Jan Bang (born 21 August 1968) is a Norwegian musician and record producer who has worked with Morten Harket, Sidsel Endresen, David Sylvian, Nils Petter Molvær, Arild Andersen, Bugge Wesseltoft, Arve Henriksen, and Erik Honoré.

Career

Bang played with Erik Honoré in "Woodlands" (EP, 1988), and they have released two albums (2000, 2001).  He has also contributed to albums with Bertine Zetlitz, Bel Canto, and has written music for the film Ballen i øyet (2000).  In recent years he has played with Dhafer Youssef, and in 2004 he received the Gammleng Award i klassen studio, and together with musician colleague, Erik Honoré, he initiated "Punktfestivalen" in 2005.

He is one of Norway's most accomplished and influential producers and the epithet electronics guru has stayed with him for a long time and with good reason.
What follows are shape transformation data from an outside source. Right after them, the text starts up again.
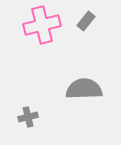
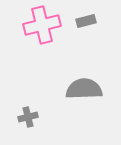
gray rectangle: rotated 36 degrees clockwise
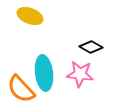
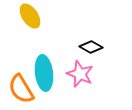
yellow ellipse: rotated 35 degrees clockwise
pink star: rotated 16 degrees clockwise
orange semicircle: rotated 12 degrees clockwise
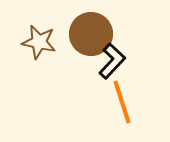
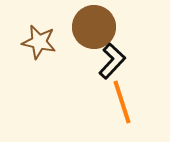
brown circle: moved 3 px right, 7 px up
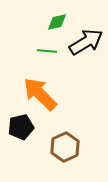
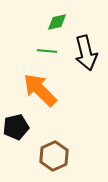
black arrow: moved 11 px down; rotated 108 degrees clockwise
orange arrow: moved 4 px up
black pentagon: moved 5 px left
brown hexagon: moved 11 px left, 9 px down
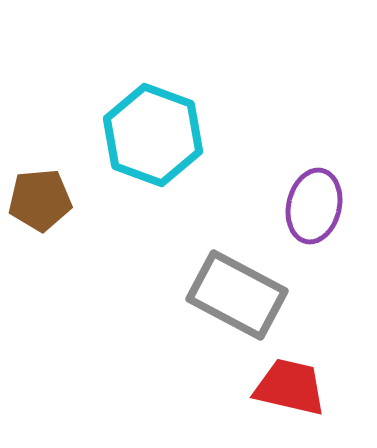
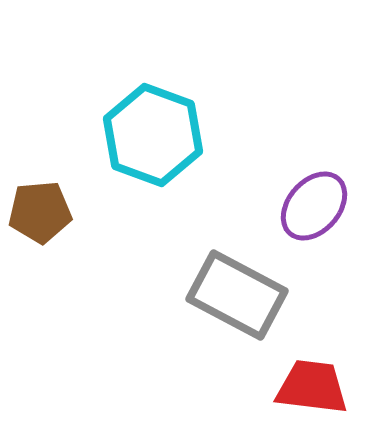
brown pentagon: moved 12 px down
purple ellipse: rotated 28 degrees clockwise
red trapezoid: moved 22 px right; rotated 6 degrees counterclockwise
Bang is the kind of musical innovator and bridge-builder who consistently manages to balance progressive thinking with popular appeal. He is always looking for ways of moving music and people forward, and by creating new meeting places and musical intersections he is the kind of person who makes events like "Scene Norway" possible. In addition to hosting "Punkt", Bang will also contribute to the opening concert where he will perform with one of his many musical collaborators, the celebrated Norwegian trumpet player Arve Henriksen.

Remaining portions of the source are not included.